Friday, March 13, 2020

It's Bigger Than You & You Are Not Me

Sneaking off to the big city is a teenage rite of passage -- my best friend and I did it, roaming the dark streets of our nearest urban center, prowling for who knows what; we were too simple to ask. We went, we wandered, we left, with no stories to tell. The alleyways felt like half-blackened lunar surfaces, their secrets and crevasses left undiscovered, doused in shadow for another time, another turn. Just seeing them felt enough then.

The trip taken from rural Pennsylvania to New York City by the seventeen-year-old cousins Skylar (Talia Ryder) and Autumn (Sidney Flanigan) in Beach Rats director Eliza Hittman's brutally beautiful new film Never Rarely Sometimes Always is absent my privileged aimlessness -- Autumn has purpose. After several bouts of throwing up during her shitty day job's back-stall bathroom she has discovered she's pregnant, and due to her hometown's draconian abortion measures the only way she can take charge of the life she's got ahead is by hopping a bus to the Big Apple. What she would give for my wandering, my thoughtlessness -- her every movement is weighted with wrong turns and dark paths ahead.

Hittman and Flanigan especially (who's an absolute marvel) show us that the whip-smart and emotionally bare Autumn is more than aware of her situation and the dangers she's facing -- the film follows her so close you can feel the fabric of her hoody rough on your skin, her bad breath after two nights without sleep in a city that can't stand to. As terrifying as the precipice she finds herself on -- and as much as we fear for her, stuck in a place that one unfortunate corner turned might swallow up even a person chockablock in so-called street smarts -- Hittman finds room for music, for friendship; there is beauty in this terrifying place, and grace.

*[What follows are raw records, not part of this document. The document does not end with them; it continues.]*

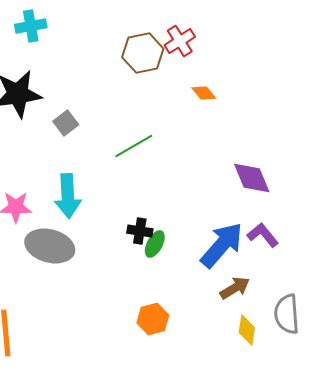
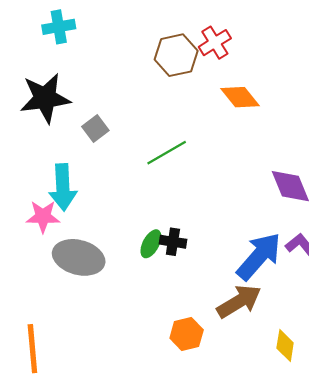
orange diamond: (204, 93) -> (240, 97), size x1.5
cyan arrow: (68, 196) -> (63, 187), moved
green ellipse: (155, 244) -> (151, 244), moved
brown arrow: (235, 288) -> (239, 301), moved, size x1.4

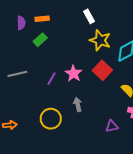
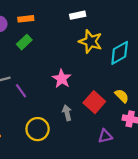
white rectangle: (89, 16) -> (78, 15), turned -72
red square: (102, 70) -> (94, 102), moved
purple line: (51, 79) -> (21, 91), moved, turned -64

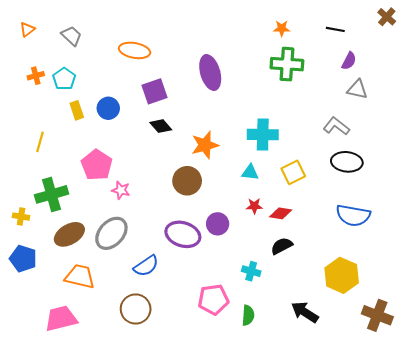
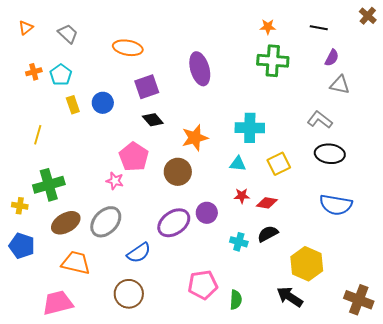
pink pentagon: (97, 165) -> (134, 157), moved
purple ellipse: (183, 234) -> (174, 223), turned -52
cyan cross: (251, 271) -> (239, 242), moved
yellow hexagon: (342, 275) -> (307, 264), moved

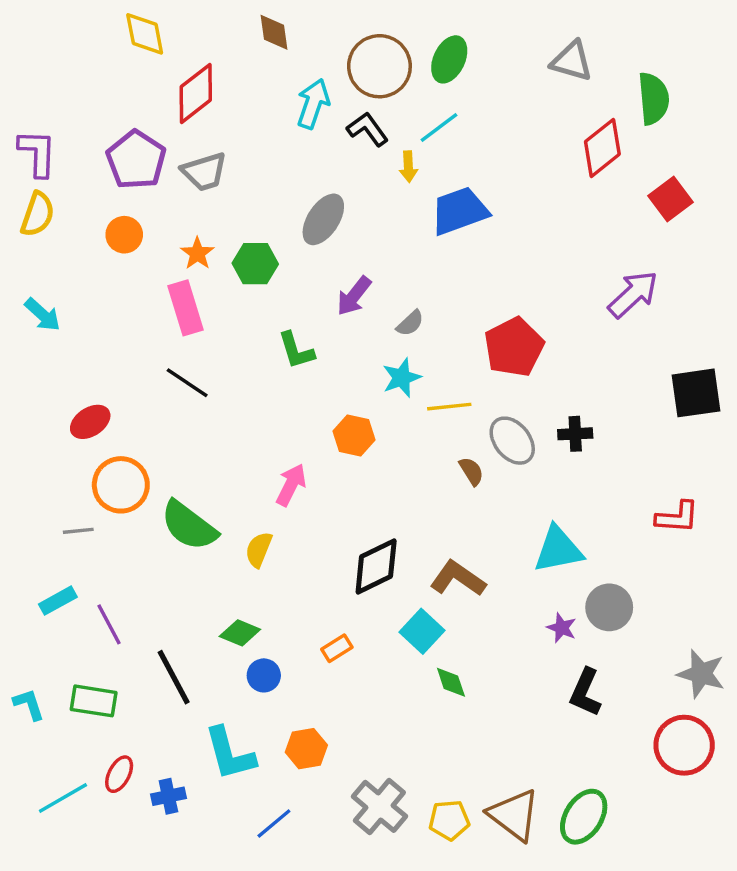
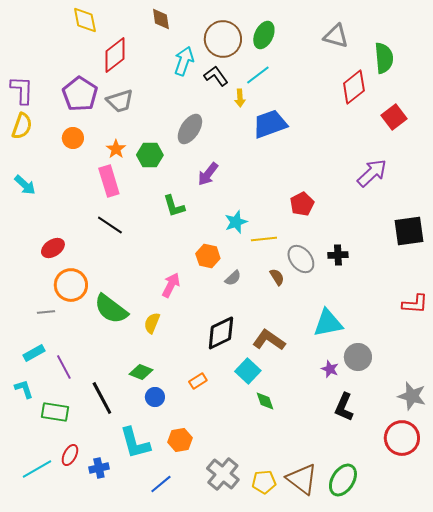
gray semicircle: (410, 323) -> (233, 278), moved
red pentagon: (514, 347) -> (302, 204), size x0.7
red L-shape: (677, 517) -> (415, 304), moved
cyan L-shape: (29, 704) -> (24, 389), moved

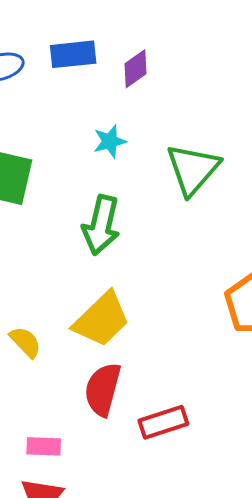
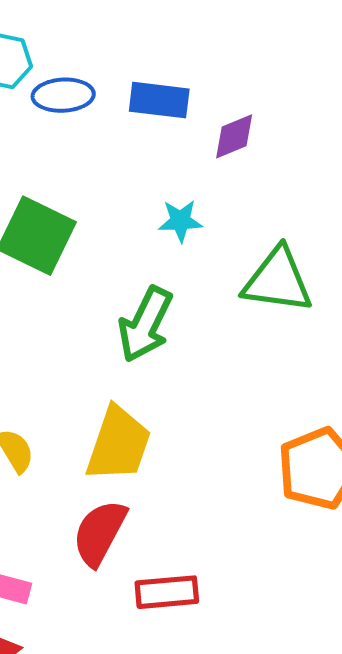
green triangle: (193, 169) -> (278, 280), turned 44
yellow trapezoid: (102, 319) -> (118, 444), turned -40

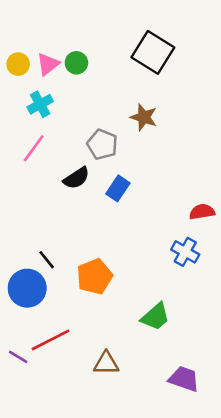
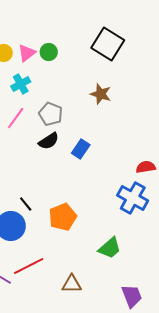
gray pentagon: (102, 144) -> (51, 114), moved
blue cross: (185, 252) -> (133, 198), size x1.4
purple trapezoid: (184, 379) -> (132, 296), turned 50

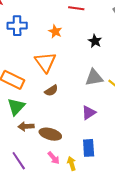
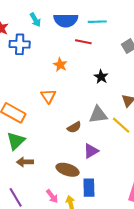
blue cross: (17, 26) -> (20, 44), moved
orange triangle: (45, 62) -> (48, 96), size x0.7
brown semicircle: (51, 91) -> (74, 127), moved
brown ellipse: (50, 134) -> (68, 170), moved

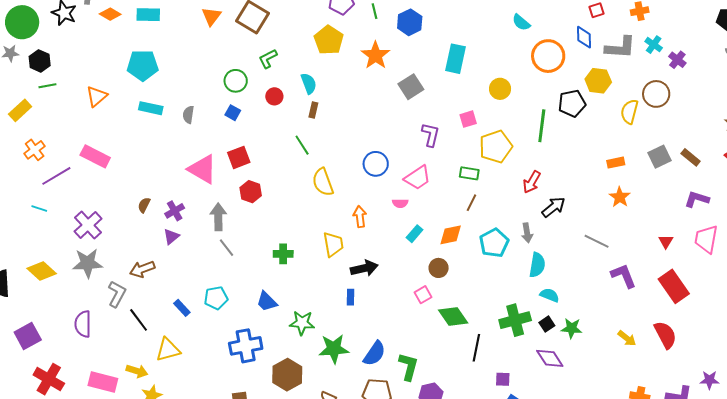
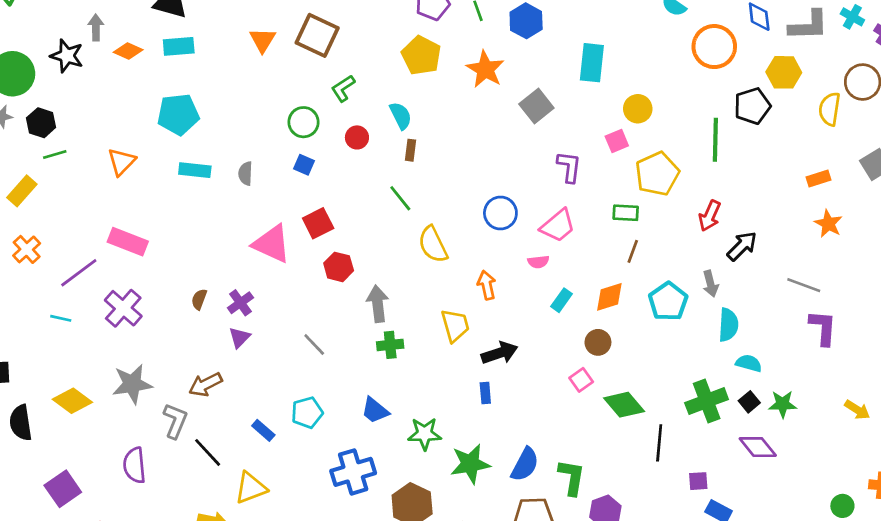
yellow circle: (500, 89) -> (638, 109), moved
orange cross: (35, 150) -> (27, 249), moved
gray arrow: (218, 217) -> (378, 304), moved
purple cross: (88, 225) -> (123, 308), moved
purple L-shape: (624, 276) -> (823, 328), moved, turned 32

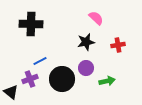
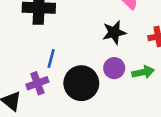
blue line: (40, 61) -> (51, 58), turned -48
green arrow: (107, 81) -> (143, 72), moved

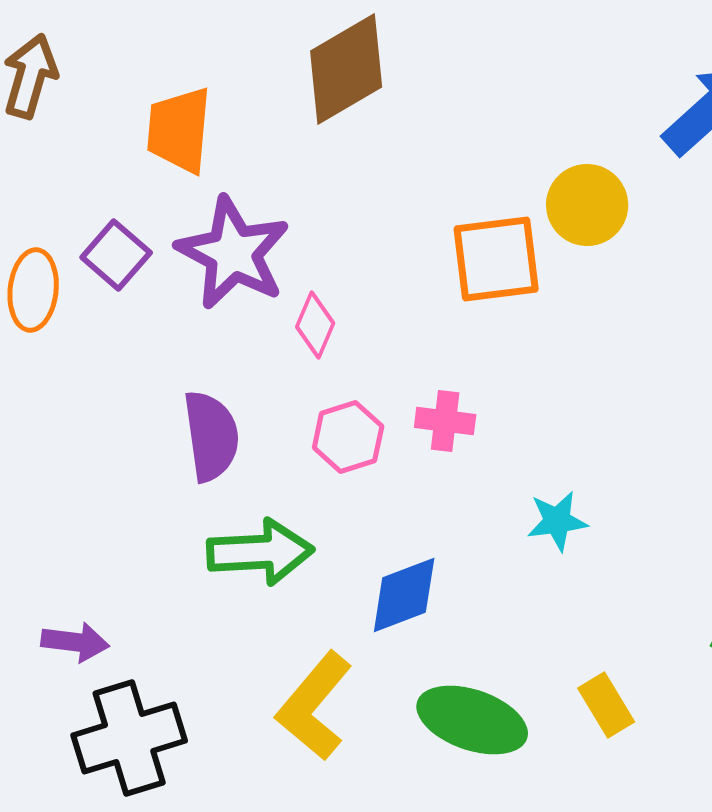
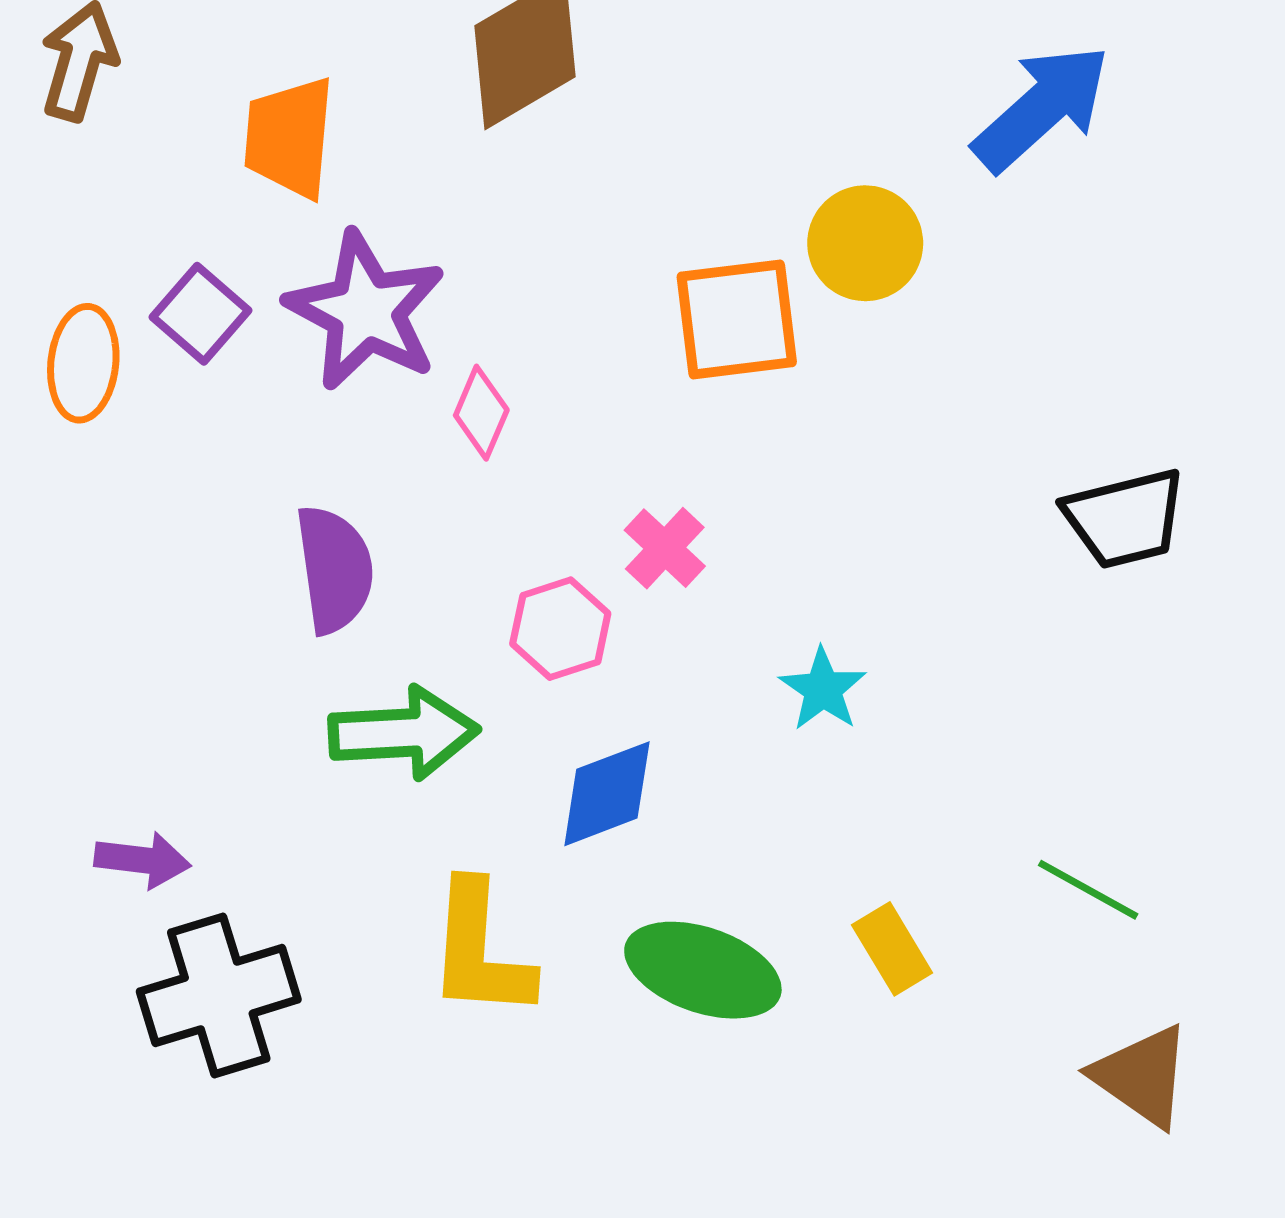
pink cross: (445, 421) -> (665, 548), turned 36
pink hexagon: (348, 437) -> (560, 629), moved
cyan star: (557, 521) -> (823, 689), turned -30
yellow L-shape: (314, 706) -> (480, 950), turned -36

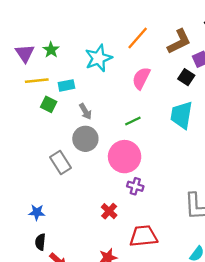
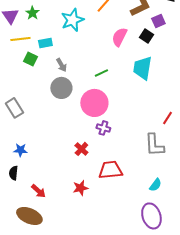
pink semicircle: (141, 78) -> (119, 37), moved
gray rectangle: (60, 163) -> (14, 108), moved
black semicircle: (40, 242) -> (13, 173), moved

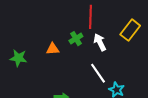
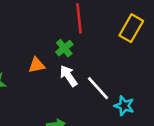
white arrow: (100, 42) -> (69, 76), moved

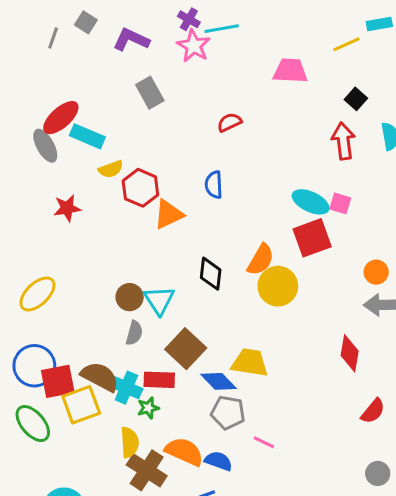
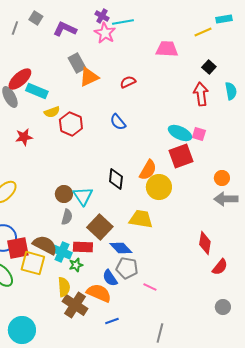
blue semicircle: (214, 185) -> (118, 122), turned -36
orange triangle: (169, 214) -> (89, 77), moved
red diamond: (350, 353) -> (205, 243), moved
yellow trapezoid: (250, 363) -> (141, 219), moved
yellow square: (81, 405) -> (33, 263), turned 35
blue semicircle: (219, 461) -> (110, 278), moved, turned -144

This film feels like living a life. A whole life and at the time a sharp slice of one that's not yours but is, all of a sudden. I have no doubt that many if not all women will see themselves in this particular experience -- it's not one I ever experienced, or ever had to worry about (I wasn't getting anybody pregnant) and yet I did, in its oblique, minute way of making itself entirely universal. I wandered into those city streets looking for something, finding something even if I didn't see it at the time. Just the revelation of more, an other, was enough -- life in a small town can feel so claustrophobic that slipping through a crack, even for a three day stretch, can spell revelation.

There is horror and awfulness in forcing Autumn to go through everything she has to go through over the course of this movie -- unnecessary trauma heaped upon her by a world that doesn't give a shit about girls and their experiences. But just by making this movie Hittman finds a way through that, with anger and also that grace I mentioned, and makes a piece of poetry in the face of oppression, of ignorance and fear. A life without adversity might sound preferable, but oh what better people we are on its other side. Autumn's journey is every one of ours, and hers, hers alone.